** DATA RECORDS follows **

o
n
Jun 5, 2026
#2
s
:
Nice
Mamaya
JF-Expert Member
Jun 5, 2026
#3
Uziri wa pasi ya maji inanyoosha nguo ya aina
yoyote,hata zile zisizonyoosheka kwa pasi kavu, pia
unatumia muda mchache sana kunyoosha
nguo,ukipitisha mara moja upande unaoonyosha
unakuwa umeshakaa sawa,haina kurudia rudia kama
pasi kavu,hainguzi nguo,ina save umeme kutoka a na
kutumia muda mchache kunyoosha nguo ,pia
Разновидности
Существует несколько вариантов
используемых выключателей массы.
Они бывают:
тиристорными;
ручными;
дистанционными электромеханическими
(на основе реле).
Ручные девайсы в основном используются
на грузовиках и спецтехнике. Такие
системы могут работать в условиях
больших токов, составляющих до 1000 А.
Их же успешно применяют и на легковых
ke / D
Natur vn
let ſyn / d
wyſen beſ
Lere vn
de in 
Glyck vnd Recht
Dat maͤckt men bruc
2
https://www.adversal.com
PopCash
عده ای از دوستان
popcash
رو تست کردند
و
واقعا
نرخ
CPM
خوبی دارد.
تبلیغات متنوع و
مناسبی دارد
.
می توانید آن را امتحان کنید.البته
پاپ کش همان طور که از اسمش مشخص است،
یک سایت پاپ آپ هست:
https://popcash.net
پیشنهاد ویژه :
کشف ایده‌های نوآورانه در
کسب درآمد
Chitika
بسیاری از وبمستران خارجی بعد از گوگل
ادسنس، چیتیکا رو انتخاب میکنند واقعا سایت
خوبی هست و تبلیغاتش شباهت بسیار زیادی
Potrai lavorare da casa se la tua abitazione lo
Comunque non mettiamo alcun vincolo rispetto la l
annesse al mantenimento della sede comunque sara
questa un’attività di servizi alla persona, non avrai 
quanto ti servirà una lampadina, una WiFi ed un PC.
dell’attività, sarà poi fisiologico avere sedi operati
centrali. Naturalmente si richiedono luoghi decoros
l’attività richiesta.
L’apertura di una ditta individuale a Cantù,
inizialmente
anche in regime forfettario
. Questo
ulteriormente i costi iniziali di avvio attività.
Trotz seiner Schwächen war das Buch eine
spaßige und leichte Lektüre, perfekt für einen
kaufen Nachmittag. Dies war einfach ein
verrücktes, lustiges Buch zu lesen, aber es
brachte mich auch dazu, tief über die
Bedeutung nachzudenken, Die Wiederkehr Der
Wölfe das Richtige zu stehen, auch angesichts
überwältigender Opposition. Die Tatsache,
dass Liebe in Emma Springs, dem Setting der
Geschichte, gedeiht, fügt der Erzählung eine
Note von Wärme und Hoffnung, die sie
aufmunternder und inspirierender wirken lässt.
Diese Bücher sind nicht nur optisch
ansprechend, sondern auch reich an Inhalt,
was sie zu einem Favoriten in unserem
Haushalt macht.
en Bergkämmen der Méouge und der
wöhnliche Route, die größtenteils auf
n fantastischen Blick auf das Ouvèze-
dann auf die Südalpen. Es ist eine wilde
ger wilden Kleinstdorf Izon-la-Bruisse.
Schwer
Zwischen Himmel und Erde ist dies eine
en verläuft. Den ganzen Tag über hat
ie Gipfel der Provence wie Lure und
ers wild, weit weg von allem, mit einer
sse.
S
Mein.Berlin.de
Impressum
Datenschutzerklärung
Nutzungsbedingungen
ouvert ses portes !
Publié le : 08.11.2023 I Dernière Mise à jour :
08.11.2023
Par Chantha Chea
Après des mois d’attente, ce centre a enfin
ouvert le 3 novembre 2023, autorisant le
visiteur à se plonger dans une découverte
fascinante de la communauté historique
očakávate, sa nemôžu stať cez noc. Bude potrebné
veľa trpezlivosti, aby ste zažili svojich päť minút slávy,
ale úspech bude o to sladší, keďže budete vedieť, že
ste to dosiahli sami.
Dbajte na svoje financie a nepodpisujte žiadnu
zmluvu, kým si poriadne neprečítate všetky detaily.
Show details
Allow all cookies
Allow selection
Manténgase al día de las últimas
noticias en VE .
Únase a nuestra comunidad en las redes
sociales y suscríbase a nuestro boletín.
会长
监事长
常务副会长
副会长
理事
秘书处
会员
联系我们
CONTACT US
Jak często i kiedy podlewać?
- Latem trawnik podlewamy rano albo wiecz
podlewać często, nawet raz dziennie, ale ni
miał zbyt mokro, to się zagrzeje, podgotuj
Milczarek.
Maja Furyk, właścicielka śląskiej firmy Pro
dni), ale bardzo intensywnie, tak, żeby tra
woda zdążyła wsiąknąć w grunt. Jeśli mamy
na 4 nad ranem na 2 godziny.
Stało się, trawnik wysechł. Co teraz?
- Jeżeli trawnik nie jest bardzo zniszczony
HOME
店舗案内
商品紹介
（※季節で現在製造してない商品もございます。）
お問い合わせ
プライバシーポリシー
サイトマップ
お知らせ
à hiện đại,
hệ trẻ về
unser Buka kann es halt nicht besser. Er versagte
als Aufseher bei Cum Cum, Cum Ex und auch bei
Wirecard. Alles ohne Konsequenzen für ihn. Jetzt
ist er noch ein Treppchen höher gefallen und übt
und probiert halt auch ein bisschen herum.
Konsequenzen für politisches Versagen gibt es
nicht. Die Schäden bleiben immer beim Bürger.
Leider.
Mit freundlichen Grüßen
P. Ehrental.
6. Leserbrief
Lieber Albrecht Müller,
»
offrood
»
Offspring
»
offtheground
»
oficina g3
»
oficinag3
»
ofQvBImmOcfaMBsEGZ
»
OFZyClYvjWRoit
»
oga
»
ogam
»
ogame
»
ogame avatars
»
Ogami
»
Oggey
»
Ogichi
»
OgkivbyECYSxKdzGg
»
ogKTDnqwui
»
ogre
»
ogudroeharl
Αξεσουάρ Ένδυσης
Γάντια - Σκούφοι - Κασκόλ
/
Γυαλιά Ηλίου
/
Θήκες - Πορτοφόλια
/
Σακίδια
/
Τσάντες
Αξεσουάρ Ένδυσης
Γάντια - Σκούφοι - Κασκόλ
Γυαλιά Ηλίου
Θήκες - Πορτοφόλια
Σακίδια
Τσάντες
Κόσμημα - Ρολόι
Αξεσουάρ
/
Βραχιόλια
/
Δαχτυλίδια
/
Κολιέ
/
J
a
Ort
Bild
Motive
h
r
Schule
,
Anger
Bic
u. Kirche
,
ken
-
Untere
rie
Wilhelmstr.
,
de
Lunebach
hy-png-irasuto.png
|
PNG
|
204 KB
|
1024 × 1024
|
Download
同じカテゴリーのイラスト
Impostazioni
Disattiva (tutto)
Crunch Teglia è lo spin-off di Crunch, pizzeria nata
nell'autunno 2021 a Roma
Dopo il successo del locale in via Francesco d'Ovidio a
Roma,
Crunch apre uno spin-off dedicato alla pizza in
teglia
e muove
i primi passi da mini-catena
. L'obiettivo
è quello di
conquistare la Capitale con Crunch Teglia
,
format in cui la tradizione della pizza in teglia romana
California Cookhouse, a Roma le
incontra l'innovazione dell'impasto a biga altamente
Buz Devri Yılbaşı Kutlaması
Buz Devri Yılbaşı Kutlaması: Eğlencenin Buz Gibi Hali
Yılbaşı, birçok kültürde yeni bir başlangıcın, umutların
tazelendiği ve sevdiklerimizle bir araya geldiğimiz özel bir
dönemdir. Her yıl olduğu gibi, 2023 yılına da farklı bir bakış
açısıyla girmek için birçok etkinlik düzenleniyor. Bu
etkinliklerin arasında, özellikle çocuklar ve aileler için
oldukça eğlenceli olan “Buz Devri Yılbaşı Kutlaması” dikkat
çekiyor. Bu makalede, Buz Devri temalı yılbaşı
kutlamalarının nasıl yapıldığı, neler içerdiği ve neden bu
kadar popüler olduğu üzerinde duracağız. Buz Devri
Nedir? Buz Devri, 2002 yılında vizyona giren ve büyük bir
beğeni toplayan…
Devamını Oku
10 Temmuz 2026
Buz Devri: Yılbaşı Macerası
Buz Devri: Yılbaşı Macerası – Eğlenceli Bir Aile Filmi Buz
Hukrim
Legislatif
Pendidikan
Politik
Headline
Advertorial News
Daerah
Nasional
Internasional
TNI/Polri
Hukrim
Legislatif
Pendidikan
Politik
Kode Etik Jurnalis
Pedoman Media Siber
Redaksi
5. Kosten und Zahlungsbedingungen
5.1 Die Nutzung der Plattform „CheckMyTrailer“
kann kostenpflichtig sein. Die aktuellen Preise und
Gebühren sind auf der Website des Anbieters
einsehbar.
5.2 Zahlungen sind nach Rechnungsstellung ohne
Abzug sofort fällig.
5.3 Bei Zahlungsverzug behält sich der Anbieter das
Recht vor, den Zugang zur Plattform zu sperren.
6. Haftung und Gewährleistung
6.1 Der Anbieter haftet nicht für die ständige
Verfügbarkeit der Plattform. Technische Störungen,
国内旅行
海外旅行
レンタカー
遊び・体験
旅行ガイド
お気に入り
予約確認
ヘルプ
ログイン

** End of DATA RECORDS **

WHAT NEEDS TO BE DONE =>
Write out exactly the lines above between the line with "Buz Devri Yılbaşı Kutlaması: Eğlencenin" and the line with "çekiyor. Bu makalede, Buz", inclusive, and nothing beyond them.

RESPONSE BELOW =>
Buz Devri Yılbaşı Kutlaması: Eğlencenin Buz Gibi Hali
Yılbaşı, birçok kültürde yeni bir başlangıcın, umutların
tazelendiği ve sevdiklerimizle bir araya geldiğimiz özel bir
dönemdir. Her yıl olduğu gibi, 2023 yılına da farklı bir bakış
açısıyla girmek için birçok etkinlik düzenleniyor. Bu
etkinliklerin arasında, özellikle çocuklar ve aileler için
oldukça eğlenceli olan “Buz Devri Yılbaşı Kutlaması” dikkat
çekiyor. Bu makalede, Buz Devri temalı yılbaşı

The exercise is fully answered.